The New Space Race


It was central to old occidental fantasies of the east that Cathay stood tall and strong as a majestic force, an intangible entity that mystified and terrified with its technological prowess and despotic enchantments.  In a sense, the language of mystery and terror has not left.  China endured invasion and occupation, but such historical incidents do little to erase entrenched perceptions.  Modern China now finds itself bankrolling America’s warring escapades, and proving to be an emerging force in various areas of global politics.  The relationship between China and the United States, permanently engaged, yet permanently estranged, is now moving into different areas of play.

Much of China’s new capabilities in the field of military excellence is exaggerated.  One only exaggerates a power one is confronting for a few reasons: to convey the impression that it is more formidable than it really is (always good for the military lobbyists to have an excuse there) and to assert one’s own primacy that is supposedly whittling away.  Given that the United States has been shown to be a cyclopean creature in its engagements after September 11, 2001, it needs new areas to blunder into to.  And what better than the outer frontiers of space, that other world that lurks in the discourse of international policy but is not as openly discussed as it should be.

On Thursday, China announced a grand space plan that would include the use of space labs, space stations and manned ships over the next five years.  Even the New York Times (Dec 29) stated that the ‘five-year plan for space exploration’ would ‘move China closer to becoming a major rival at a time when the American program is in retreat.’
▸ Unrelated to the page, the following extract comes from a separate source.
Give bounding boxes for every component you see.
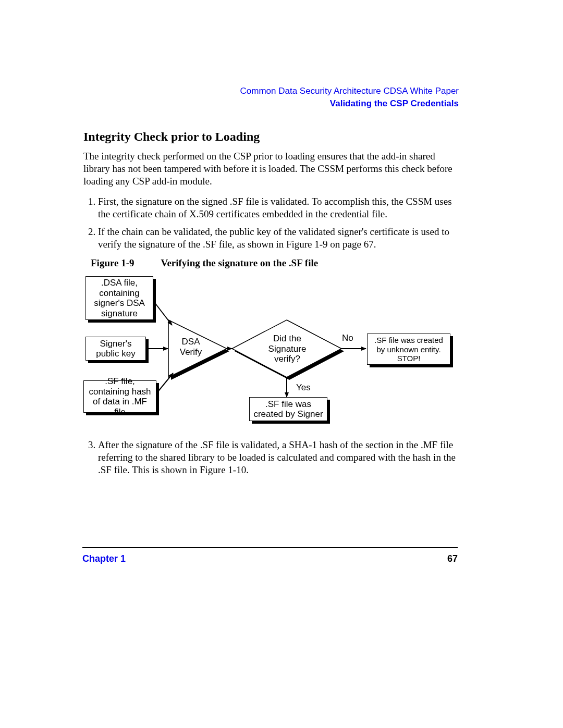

China watchers are certainly concerned about China’s extra-terrestrial capabilities, though it is not easy to detect whether the analysis itself is far from being similarly terrestrial.  Eric Hagt and Mathew Durnin, writing in the latest issue of the Journal of Strategic Studies, claim that China’s earth-observing satellite capabilities have increased dramatically.  They make the claim based on assessments of China’s space network using orbital software modeling and satellite performance.  ‘China’s constellation of satellites is transitioning from the limited capability to collect strategic information, into a new area in which it will be able to support tactical operations as they happen.’

What the authors are suggesting is that the Chinese are making herculean leaps – even Chinese run of the mill satellites employ electro-optical censors that enable them to take digital images in various wavelengths of a high resolution quality.  While these might seem impressive, they do remain conjectures.  The authors’ own analysis was challenged in that same journal by David Wright, who pointed out flaws in the technical analysis being employed.  ‘Technical rigour’, was lacking.

The disputes between the authors are interesting if for no other reason that they illustrate a vital point: that no one truly knows what capabilities are present.  Instead, analysts coat their terms with vague questions and assessments: what, to take one example, is China’s capability in locating ‘situational awareness’?

In Aviation Week (Dec 29), it was noted that Beijing has launched over 30 surveillance satellites over the last decade, enabling the PLA to ‘monitor an expanding area of the earth’s surface with increased frequency, an important element of reliable military reconnaissance.’  A spike in government funding took place after 1996, when PLA commanders found themselves unable to monitor two U.S. aircraft carrier battle groups deployed during a crisis in the Taiwan Strait.  The claim is an astonishing one in itself, given that carrier battle groups, even given the available technology in 1996, are considerable eye sores to detection.

Ross Babbage of the Canberra-based Kokoda Foundation ups the ante on Beijing’s capabilities, making the unverified claim that, ‘What we are seeing is China broadly acquiring the same capabilities in this area as those held by the US.’

Such analysis conforms to the codex of alarmism that characterizes strong and suspicious powers keen to maintain positions of strength that are seemingly slipping away.  It also suggests that the framework for another space race is being offered.  When the empire starts crumbling, wars and military competition seem to have a nasty way of intruding into policy.